Instead, that ADDR_AFTER_NEXT() aligns the next address _down_ to the
PMD boundary.
Because otherwise, what can happen is:
- you're on an architecture that has a separate address space for users
- you're the next-to-last VMA in that address space,
- you're in the last PMD.
And now "ALIGN(*old_addr + *len, PMD_SIZE)" will wrap, and become 0,
and you think it's ok to move the whole PMD, because it's now smaller
than the start address of the next VMA.
It's _not_ ok, because you'd be moving that next-vma data too.

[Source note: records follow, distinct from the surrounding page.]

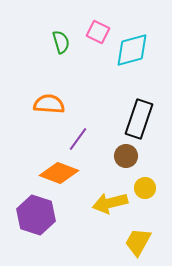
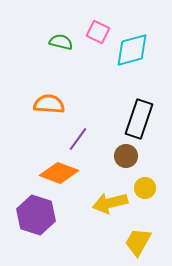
green semicircle: rotated 60 degrees counterclockwise
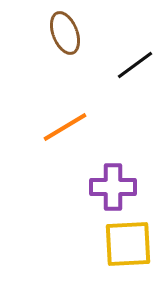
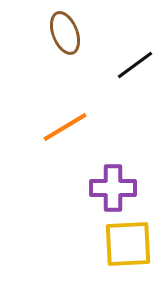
purple cross: moved 1 px down
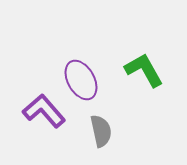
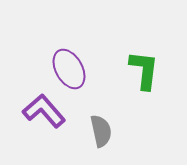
green L-shape: rotated 36 degrees clockwise
purple ellipse: moved 12 px left, 11 px up
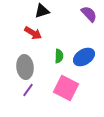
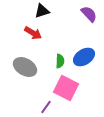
green semicircle: moved 1 px right, 5 px down
gray ellipse: rotated 55 degrees counterclockwise
purple line: moved 18 px right, 17 px down
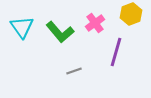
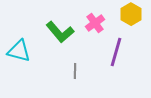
yellow hexagon: rotated 10 degrees counterclockwise
cyan triangle: moved 3 px left, 24 px down; rotated 40 degrees counterclockwise
gray line: moved 1 px right; rotated 70 degrees counterclockwise
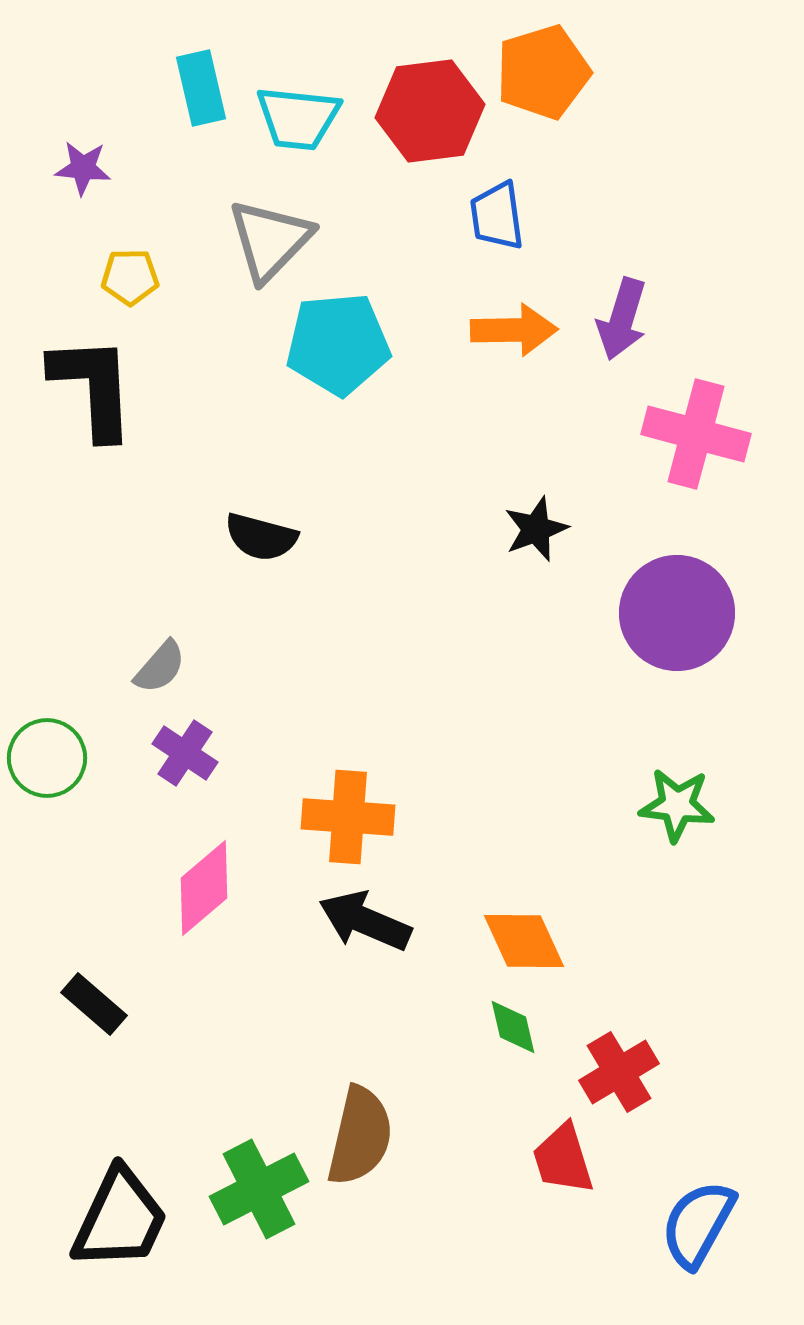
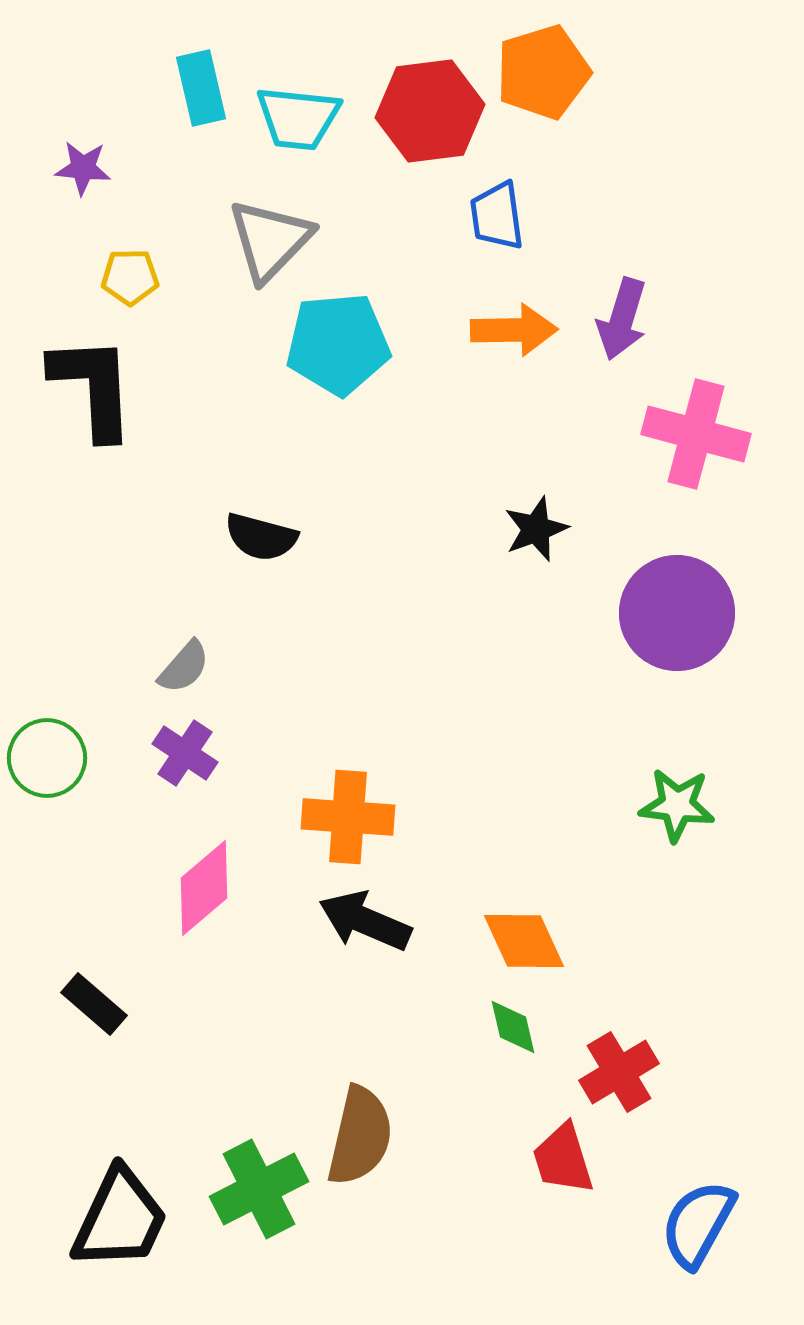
gray semicircle: moved 24 px right
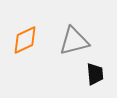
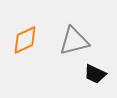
black trapezoid: rotated 120 degrees clockwise
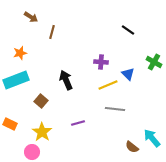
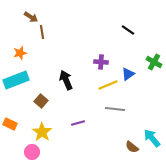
brown line: moved 10 px left; rotated 24 degrees counterclockwise
blue triangle: rotated 40 degrees clockwise
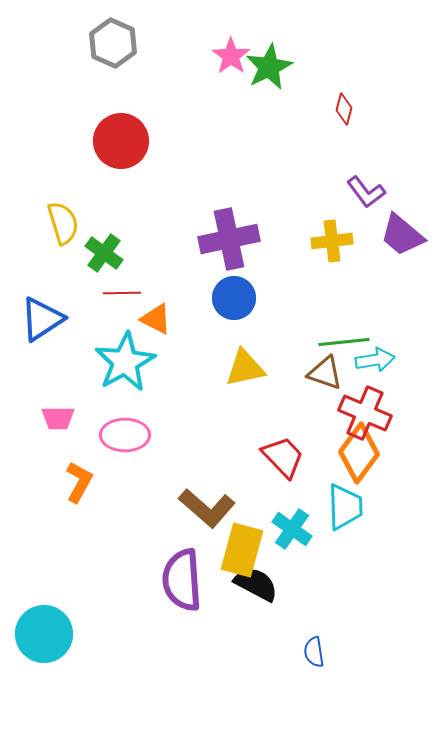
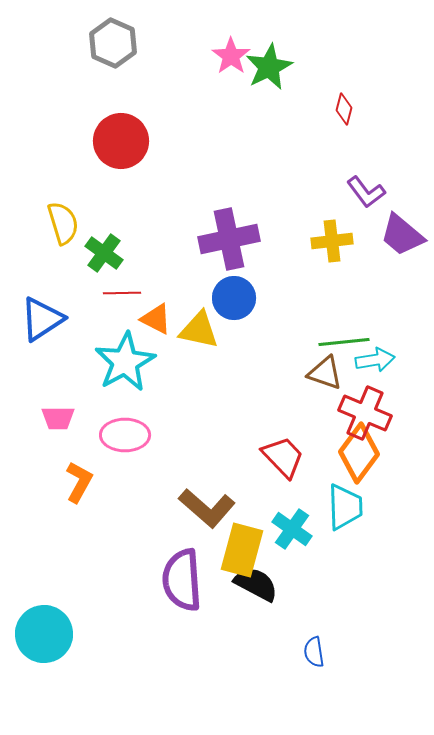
yellow triangle: moved 46 px left, 38 px up; rotated 24 degrees clockwise
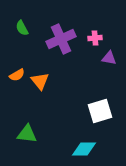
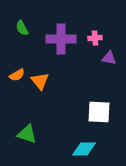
purple cross: rotated 24 degrees clockwise
white square: moved 1 px left, 1 px down; rotated 20 degrees clockwise
green triangle: rotated 10 degrees clockwise
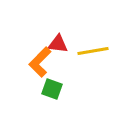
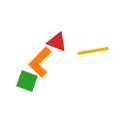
red triangle: moved 1 px left, 2 px up; rotated 15 degrees clockwise
green square: moved 25 px left, 8 px up
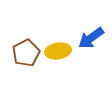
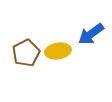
blue arrow: moved 4 px up
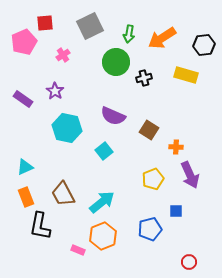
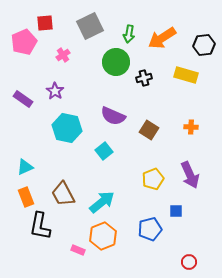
orange cross: moved 15 px right, 20 px up
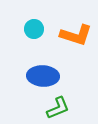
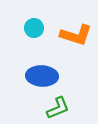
cyan circle: moved 1 px up
blue ellipse: moved 1 px left
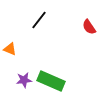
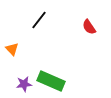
orange triangle: moved 2 px right; rotated 24 degrees clockwise
purple star: moved 4 px down
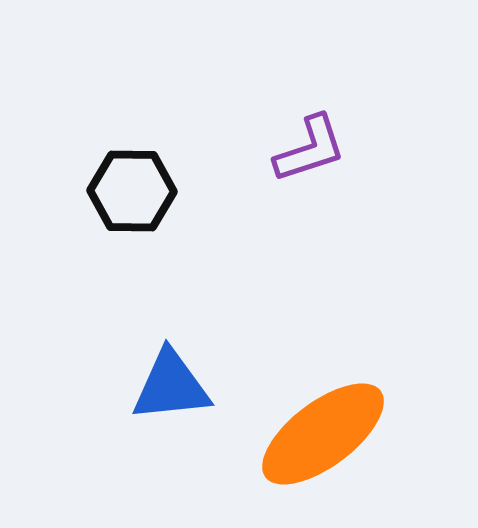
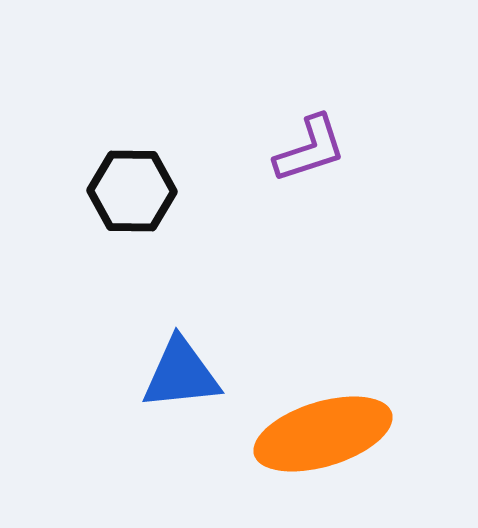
blue triangle: moved 10 px right, 12 px up
orange ellipse: rotated 20 degrees clockwise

> and for the len calculation, I did not follow what you did, but I think you
> meant something like this? Does the following reduce to what you did? At
> least this is a bit more readable I think:
>
> *len += (ALIGN(*new_addr + *len, PMD_SIZE) - (*new_addr + *len));
Yes, right you are.
I actually wrote that first (except I added a helper variable for that
"*new_addr + *len" thing), and then I decided it can be simplified.
And simplified it wrong ;)
> Also you did "len +=", it should be "*len +=" in this function.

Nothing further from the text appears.